Q: We have a 5% loan and we owe a little over $132,000 left on it. It was appraised at $168,000 in June 2010. We are now looking at refinancing it at 4.25%, and it was appraised at $148,000 dollars. Since the appraisal was low, we will have to take out PMI but it is only a $20 or so difference in payment.
Still at a 30‑year loan, and we plan on staying here for some time in the Midwest. Is it a good idea to refinance at this time, or leave enough alone? We have three kids in college and not a lot of money in savings.
A: The only good way to know whether or not a mortgage refinancing makes sense is to run some numbers and to do a break‑even analysis.
Your “break even” point is the number of months it will take you to recover the upfront costs of doing a refinance. To calculate your break-even point, you take the cost of your refinance and divide it by the difference in monthly payments (i.e. the monthly savings the refi will create).
Example: assume a refi costs $3,000. If it saves you $100 a month, your break-even point is 30 months ($3,000 divided by $100).
So essentially, to know whether refinancing a mortgage loan is a smart move, you have to ask and answer three questions.
Question #1: How much will the refinance cost you overall?
You need to know how much will you pay in upfront fees like appraisals, application fees, points to the lender, etc.
Question #2: What will be your net cost savings per month?
In other words, what will be the difference in price you’re paying for your mortgage after a refinance compared to what you’re paying now?
Question #3: How long do you plan to remain in your home following a refinance?
So let’s consider the first question: how much will it cost you to complete a refi?

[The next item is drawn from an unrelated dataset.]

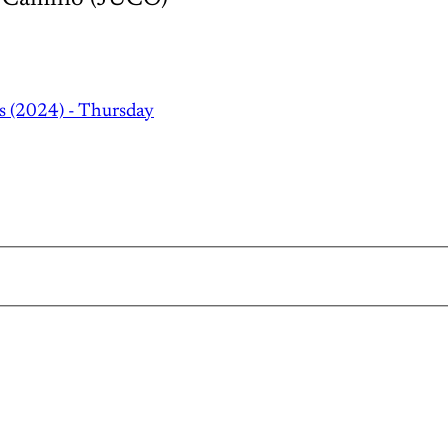
s (2024) - Thursday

You can get this information by asking a lender to supply you with a Good Faith Estimate about the proposed new loan. Just recognize that a Good Faith Estimate is just that – an estimate – and certain items could change.
For example, a lender may estimate the amount of days until the closing of the loan, and may calculate certain escrow costs (like prepaid interest) that are tied to your expected closing date. But your closing date could change, and your escrow expenses may wind up being more or less costly than predicted.
Nevertheless, the Good Faith Estimate should be very accurate in at least telling you the lender’s costs. For instance, if they charge $350 for an application fee, $20 for a credit check, and a $200 loan-processing fee, those expenses should remain consistent. In fact, if they give you a Good Faith Estimate with one set of fees, and then try to pull a fast one by raising those fees at the closing table, refuse to pay the increased fees and insist that the lender honor the original quote you received.
When it comes to projecting how much you will save, that’s easy enough. Your mortgage lender should be able to tell you what your new mortgage payment will be versus your existing payment. If they can’t, just use an online refinance calculator, like the one at HSH.com.
In your case, based on the information in your question, I made some assumptions about your existing loan of approximately $132,000 and I used the refi calculator at HSH.com. With a new 4.25% rate, compared to your current 5% rate, your upfront closing costs would likely be about $2,619 and your monthly savings would be around $73. If these were the only factors to consider, your “break even” point would be in 30 months, or two and a half years.
However, your net savings won’t really be $73 a month. That’s because you have to pay PMI, Private Mortgage Insurance, of $20 a month as well. So you definitely need to take that into consideration too.
When you add in the $20 you have to pay for PMI, your net savings after the refinance is $53 a month. With loan costs of $2,619, your true break-even point is 49.4 months, or just over four years.
Lenders charge PMI on a mortgage when you have less than 20% equity in the home. You’ve indicated that the house you own was appraised at $148,000, and that you have about a $132,000 mortgage balance on it. So you have roughly a 10% equity stake in your home, and your refinanced loan would have a 90% loan‑to‑value ratio.
Again, you’ll have to keep paying that PMI until you hit the 20% equity point. Since you plan on staying in your home for some time, that works in your favor in terms of doing a refinance. That’s the third factor you need to consider in deciding whether or not a refinance is economically a smart move.
Generally speaking, the longer you plan to stay in a home, the more it makes sense to do a refinance given the upfront costs that you have to pay. But again, the only way to know for sure is to do a break‑even analysis with a refinancing broker and run the exact numbers.